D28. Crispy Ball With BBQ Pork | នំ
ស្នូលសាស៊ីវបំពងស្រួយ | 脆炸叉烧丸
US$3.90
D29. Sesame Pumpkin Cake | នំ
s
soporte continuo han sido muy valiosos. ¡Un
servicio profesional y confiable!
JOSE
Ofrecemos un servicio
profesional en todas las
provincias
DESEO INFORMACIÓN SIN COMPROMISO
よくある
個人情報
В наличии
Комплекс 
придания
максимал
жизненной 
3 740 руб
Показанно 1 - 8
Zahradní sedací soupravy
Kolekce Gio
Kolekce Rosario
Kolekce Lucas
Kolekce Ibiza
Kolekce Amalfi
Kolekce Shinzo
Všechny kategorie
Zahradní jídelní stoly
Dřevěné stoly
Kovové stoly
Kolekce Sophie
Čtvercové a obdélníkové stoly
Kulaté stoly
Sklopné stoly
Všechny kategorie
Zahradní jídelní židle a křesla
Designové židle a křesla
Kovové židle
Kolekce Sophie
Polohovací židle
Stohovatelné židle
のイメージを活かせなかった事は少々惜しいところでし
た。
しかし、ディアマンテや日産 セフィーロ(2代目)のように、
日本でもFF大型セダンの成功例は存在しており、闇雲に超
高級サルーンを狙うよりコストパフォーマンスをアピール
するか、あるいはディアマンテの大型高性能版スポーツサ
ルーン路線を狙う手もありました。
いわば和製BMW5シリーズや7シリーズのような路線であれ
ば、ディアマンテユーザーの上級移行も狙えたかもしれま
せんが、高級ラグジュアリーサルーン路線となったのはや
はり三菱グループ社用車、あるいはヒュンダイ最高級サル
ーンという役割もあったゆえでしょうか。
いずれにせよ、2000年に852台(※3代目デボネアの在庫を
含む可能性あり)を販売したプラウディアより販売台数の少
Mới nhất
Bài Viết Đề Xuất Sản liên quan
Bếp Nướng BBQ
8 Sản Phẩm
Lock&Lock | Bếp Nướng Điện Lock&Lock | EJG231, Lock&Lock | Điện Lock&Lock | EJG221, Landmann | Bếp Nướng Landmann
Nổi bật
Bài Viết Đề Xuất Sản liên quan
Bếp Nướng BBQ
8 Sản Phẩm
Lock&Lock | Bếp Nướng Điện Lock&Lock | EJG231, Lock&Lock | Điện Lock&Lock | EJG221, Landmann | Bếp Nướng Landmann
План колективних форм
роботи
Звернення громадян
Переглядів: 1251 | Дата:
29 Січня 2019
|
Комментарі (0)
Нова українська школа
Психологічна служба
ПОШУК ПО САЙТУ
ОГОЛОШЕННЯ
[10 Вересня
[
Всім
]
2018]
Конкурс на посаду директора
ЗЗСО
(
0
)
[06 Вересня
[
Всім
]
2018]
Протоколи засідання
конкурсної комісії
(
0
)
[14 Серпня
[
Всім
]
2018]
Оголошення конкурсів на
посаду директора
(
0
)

What is expected: With no words changed, transcribe the records above.

Result of this task:
D28. Crispy Ball With BBQ Pork | នំ
ស្នូលសាស៊ីវបំពងស្រួយ | 脆炸叉烧丸
US$3.90
D29. Sesame Pumpkin Cake | នំ
s
soporte continuo han sido muy valiosos. ¡Un
servicio profesional y confiable!
JOSE
Ofrecemos un servicio
profesional en todas las
provincias
DESEO INFORMACIÓN SIN COMPROMISO
よくある
個人情報
В наличии
Комплекс 
придания
максимал
жизненной 
3 740 руб
Показанно 1 - 8
Zahradní sedací soupravy
Kolekce Gio
Kolekce Rosario
Kolekce Lucas
Kolekce Ibiza
Kolekce Amalfi
Kolekce Shinzo
Všechny kategorie
Zahradní jídelní stoly
Dřevěné stoly
Kovové stoly
Kolekce Sophie
Čtvercové a obdélníkové stoly
Kulaté stoly
Sklopné stoly
Všechny kategorie
Zahradní jídelní židle a křesla
Designové židle a křesla
Kovové židle
Kolekce Sophie
Polohovací židle
Stohovatelné židle
のイメージを活かせなかった事は少々惜しいところでし
た。
しかし、ディアマンテや日産 セフィーロ(2代目)のように、
日本でもFF大型セダンの成功例は存在しており、闇雲に超
高級サルーンを狙うよりコストパフォーマンスをアピール
するか、あるいはディアマンテの大型高性能版スポーツサ
ルーン路線を狙う手もありました。
いわば和製BMW5シリーズや7シリーズのような路線であれ
ば、ディアマンテユーザーの上級移行も狙えたかもしれま
せんが、高級ラグジュアリーサルーン路線となったのはや
はり三菱グループ社用車、あるいはヒュンダイ最高級サル
ーンという役割もあったゆえでしょうか。
いずれにせよ、2000年に852台(※3代目デボネアの在庫を
含む可能性あり)を販売したプラウディアより販売台数の少
Mới nhất
Bài Viết Đề Xuất Sản liên quan
Bếp Nướng BBQ
8 Sản Phẩm
Lock&Lock | Bếp Nướng Điện Lock&Lock | EJG231, Lock&Lock | Điện Lock&Lock | EJG221, Landmann | Bếp Nướng Landmann
Nổi bật
Bài Viết Đề Xuất Sản liên quan
Bếp Nướng BBQ
8 Sản Phẩm
Lock&Lock | Bếp Nướng Điện Lock&Lock | EJG231, Lock&Lock | Điện Lock&Lock | EJG221, Landmann | Bếp Nướng Landmann
План колективних форм
роботи
Звернення громадян
Переглядів: 1251 | Дата:
29 Січня 2019
|
Комментарі (0)
Нова українська школа
Психологічна служба
ПОШУК ПО САЙТУ
ОГОЛОШЕННЯ
[10 Вересня
[
Всім
]
2018]
Конкурс на посаду директора
ЗЗСО
(
0
)
[06 Вересня
[
Всім
]
2018]
Протоколи засідання
конкурсної комісії
(
0
)
[14 Серпня
[
Всім
]
2018]
Оголошення конкурсів на
посаду директора
(
0
)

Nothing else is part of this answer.